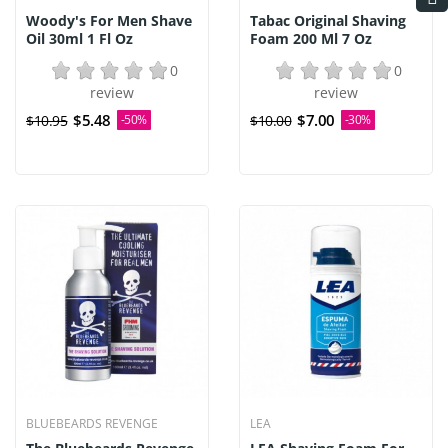
Woody's For Men Shave
Tabac Original Shaving
Oil 30ml 1 Fl Oz
Foam 200 Ml 7 Oz
0
0
review
review
$5.48
$7.00
$10.95
-50%
$10.00
-30%
BLUEBEARDS REVENGE
LEA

• Brief
Repeat each entry exactly as it appears; skip any picture.

• Task result
Woody's For Men Shave
Tabac Original Shaving
Oil 30ml 1 Fl Oz
Foam 200 Ml 7 Oz
0
0
review
review
$5.48
$7.00
$10.95
-50%
$10.00
-30%
BLUEBEARDS REVENGE
LEA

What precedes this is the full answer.